:: EXERCISE GOAL ::
Reply with one number: the count of lines in the data that hold the string "استاندارد".

Stored entries
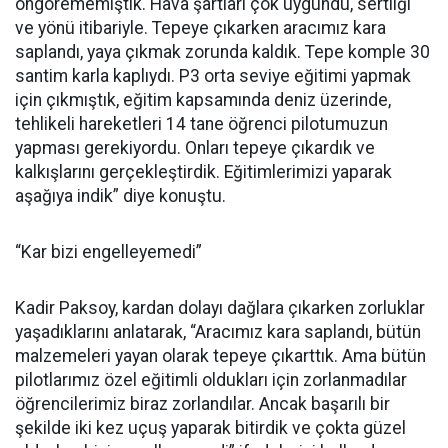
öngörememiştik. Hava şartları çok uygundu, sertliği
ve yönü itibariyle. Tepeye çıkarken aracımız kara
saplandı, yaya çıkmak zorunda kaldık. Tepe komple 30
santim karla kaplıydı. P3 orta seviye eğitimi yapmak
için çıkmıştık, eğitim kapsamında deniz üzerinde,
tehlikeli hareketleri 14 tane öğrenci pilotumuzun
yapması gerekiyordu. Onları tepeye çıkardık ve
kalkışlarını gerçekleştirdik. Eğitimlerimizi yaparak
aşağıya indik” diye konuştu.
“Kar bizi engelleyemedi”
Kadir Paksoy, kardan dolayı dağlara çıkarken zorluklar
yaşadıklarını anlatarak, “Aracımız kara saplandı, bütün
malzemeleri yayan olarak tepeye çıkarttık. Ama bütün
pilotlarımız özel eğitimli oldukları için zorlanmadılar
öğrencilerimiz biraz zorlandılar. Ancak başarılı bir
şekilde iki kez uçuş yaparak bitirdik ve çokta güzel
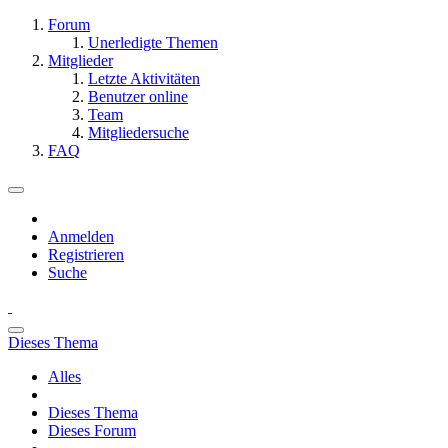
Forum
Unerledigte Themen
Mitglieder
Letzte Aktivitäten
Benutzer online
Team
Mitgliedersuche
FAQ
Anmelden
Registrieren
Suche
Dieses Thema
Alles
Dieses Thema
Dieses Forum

==

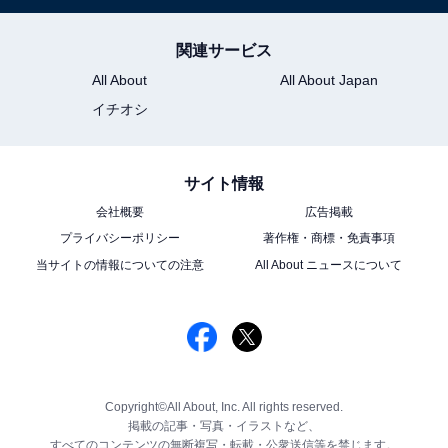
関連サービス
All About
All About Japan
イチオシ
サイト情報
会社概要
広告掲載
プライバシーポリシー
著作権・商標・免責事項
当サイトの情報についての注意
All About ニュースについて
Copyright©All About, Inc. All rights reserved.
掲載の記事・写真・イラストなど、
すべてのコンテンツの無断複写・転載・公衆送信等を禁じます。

==

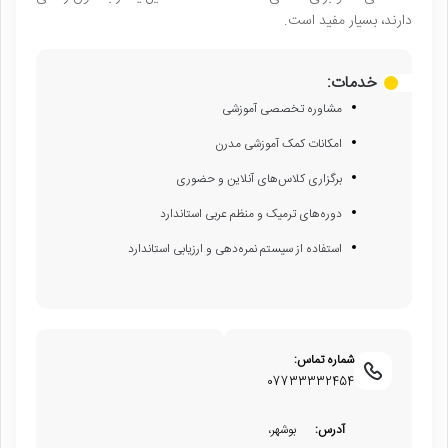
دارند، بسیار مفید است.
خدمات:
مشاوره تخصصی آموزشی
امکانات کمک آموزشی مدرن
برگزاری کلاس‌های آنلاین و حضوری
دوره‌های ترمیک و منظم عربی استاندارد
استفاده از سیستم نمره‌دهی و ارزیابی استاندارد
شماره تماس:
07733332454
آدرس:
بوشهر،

:: WRITTEN REPLY ::
2